The Plot of District Nine was Wikus getting sprayed with the black gunk, turning into a Prawn, coming to understand how the Prawns are being treated, and joining with Christopher to storm MNU and fix the mothership in an attempt to become human again.

The Message of District Nine was that humans are willing to do horrible things to anything they see as "Different". Wikus was not a cruel xenophobe who hated the Prawns, he was a bureaucrat and something of a buffoon, yet he still saw no problem with what was happening until it started happening to him. They didn't set it in Johannesburg because they liked the name.

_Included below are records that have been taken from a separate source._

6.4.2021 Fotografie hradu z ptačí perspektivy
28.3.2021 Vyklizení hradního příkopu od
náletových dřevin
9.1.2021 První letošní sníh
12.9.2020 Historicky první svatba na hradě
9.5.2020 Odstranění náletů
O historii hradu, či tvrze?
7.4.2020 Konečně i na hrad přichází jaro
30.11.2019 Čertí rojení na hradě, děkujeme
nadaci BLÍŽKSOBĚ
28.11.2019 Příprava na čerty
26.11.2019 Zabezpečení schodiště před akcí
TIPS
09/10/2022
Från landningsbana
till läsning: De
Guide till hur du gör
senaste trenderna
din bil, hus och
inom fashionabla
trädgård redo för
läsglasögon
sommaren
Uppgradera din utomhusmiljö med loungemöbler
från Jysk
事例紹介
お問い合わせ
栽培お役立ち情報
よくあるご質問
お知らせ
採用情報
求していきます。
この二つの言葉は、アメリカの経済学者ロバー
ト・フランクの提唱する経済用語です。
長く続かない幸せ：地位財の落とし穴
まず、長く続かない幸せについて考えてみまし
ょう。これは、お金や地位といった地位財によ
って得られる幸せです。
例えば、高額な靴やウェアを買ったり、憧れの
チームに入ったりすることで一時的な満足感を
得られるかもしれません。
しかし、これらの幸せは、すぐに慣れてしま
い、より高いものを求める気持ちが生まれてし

The Lesson of District Nine is that Xenophobia is Bad.

warty goblin
2011-04-01, 12:54 PM
Alright, Backtracking time!

I got kinda stuck in Nerd rage land.

Anyway The buildup of why I dislike all of the Above is because it wasted a perfectly good plot:

The Humans are Shown as One Sidedly Evil. It doesn't matter what wasn't in the movie. Showing the humans as "Speciesist" especialy after they dont know for sure what thier ****ing with was just stupid in my eyes.

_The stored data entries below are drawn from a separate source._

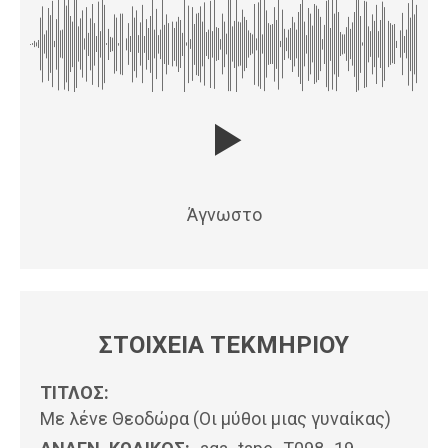
Άγνωστο
ΣΤΟΙΧΕΙΑ ΤΕΚΜΗΡΙΟΥ
ΤΙΤΛΟΣ:
Με λένε Θεοδώρα (Οι μύθοι μιας γυναίκας)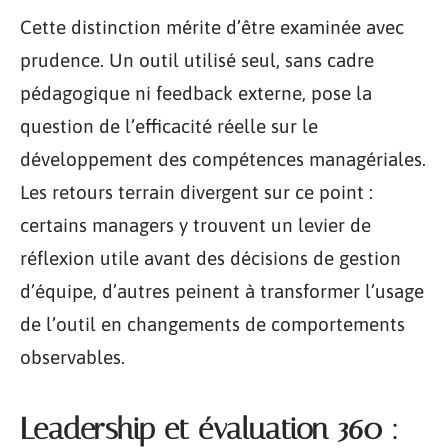
Cette distinction mérite d’être examinée avec
prudence. Un outil utilisé seul, sans cadre
pédagogique ni feedback externe, pose la
question de l’efficacité réelle sur le
développement des compétences managériales.
Les retours terrain divergent sur ce point :
certains managers y trouvent un levier de
réflexion utile avant des décisions de gestion
d’équipe, d’autres peinent à transformer l’usage
de l’outil en changements de comportements
observables.
Leadership et évaluation 360 :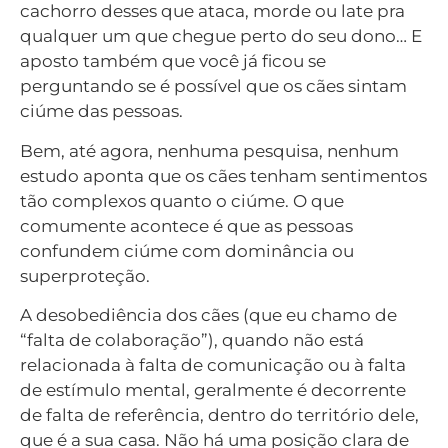
cachorro desses que ataca, morde ou late pra
qualquer um que chegue perto do seu dono… E
aposto também que você já ficou se
perguntando se é possível que os cães sintam
ciúme das pessoas.
Bem, até agora, nenhuma pesquisa, nenhum
estudo aponta que os cães tenham sentimentos
tão complexos quanto o ciúme. O que
comumente acontece é que as pessoas
confundem ciúme com dominância ou
superproteção.
A desobediência dos cães (que eu chamo de
“falta de colaboração”), quando não está
relacionada à falta de comunicação ou à falta
de estímulo mental, geralmente é decorrente
de falta de referência, dentro do território dele,
que é a sua casa. Não há uma posição clara de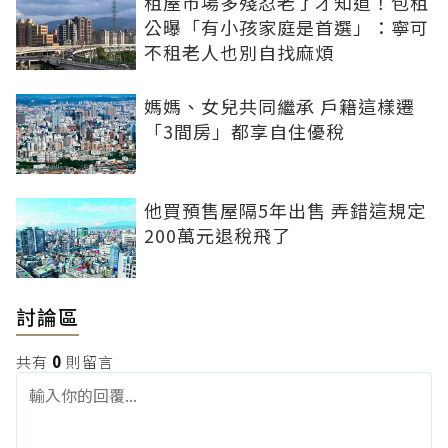
租屋市場多殘忍老了才知道！包租
公曝「有小孩家庭是首選」：寧可
不租老人也別自找麻煩
媽媽、女兒共同繼承 戶籍這樣遷
「3間房」都享自住優稅
他買預售屋隔5年出售 弄錯這規定
200萬元退稅飛了
討論區
共有
0
則留言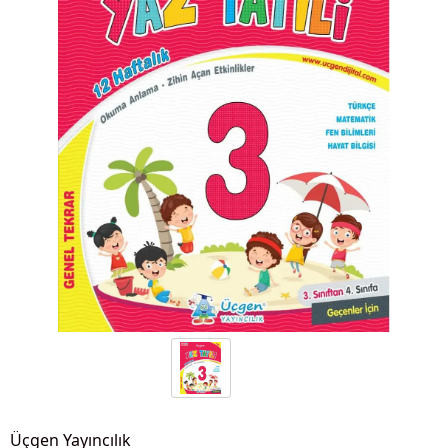
Üçgen Yayıncılık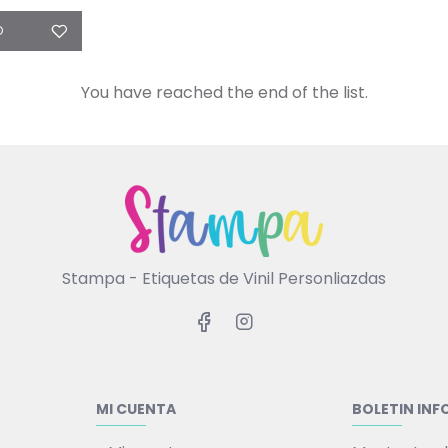
O
You have reached the end of the list.
Stampa - Etiquetas de Vinil Personliazdas
MI CUENTA
BOLETIN IN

Some humans are shown that way, and honestly done so in ways that are completely in keeping with historical precedent. Hell, compared to what we've done to ourselves in the past, the prawns got off pretty easy.

In general it strikes me as a fallacy to assume that any irrational action is a plot hole. People are not wholly rational creatures, and rationality itself is inherently relative as well. Portraying humans as behaving in completely rational ways would in fact be a worse violation of realism than showing them as at least partially irrational.

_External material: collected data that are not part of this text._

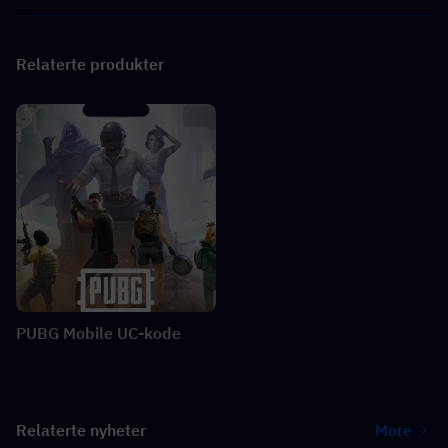
Relaterte produkter
PUBG Mobile UC-kode
Relaterte nyheter
More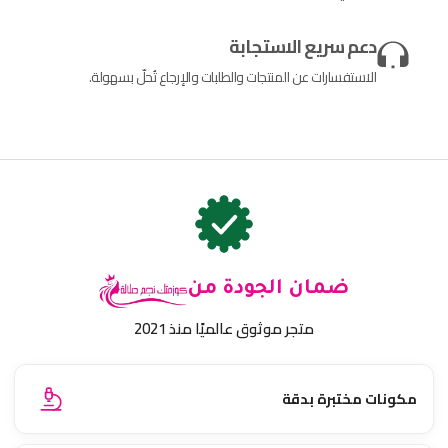
دعم سريع الاستجابة
الاستفسارات عن المنتجات والطلبات والإرجاع تُحلّ بسهولة.
ضمان الجودة من
متجر موثوق عالميًا منذ 2021
مكونات مختبرة بدقة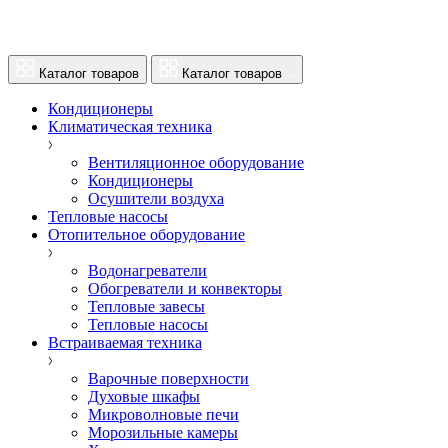
Каталог товаров
Каталог товаров
Кондиционеры
Климатическая техника
Вентиляционное оборудование
Кондиционеры
Осушители воздуха
Тепловые насосы
Отопительное оборудование
Водонагреватели
Обогреватели и конвекторы
Тепловые завесы
Тепловые насосы
Встраиваемая техника
Варочные поверхности
Духовые шкафы
Микроволновые печи
Морозильные камеры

And the Shrimps are portrayed as Good, due to comparing them to mankind's worst.
Only if you subscribe to the particularly obtuse and unsubtle line of reasoning that considers something good if it opposes or is victimized by something bad.


What if the shrimps became homicidal monsters when under a qeen shrimps control? What if their entire race was devoted to colonizing inhabited planets. Enslaving them, then using up all the resources (Slaves included)? Not so sympathetic now huh?
Congratulations, you've turned them into the aliens from every alien invasion movie ever. Totally, utterly more original now.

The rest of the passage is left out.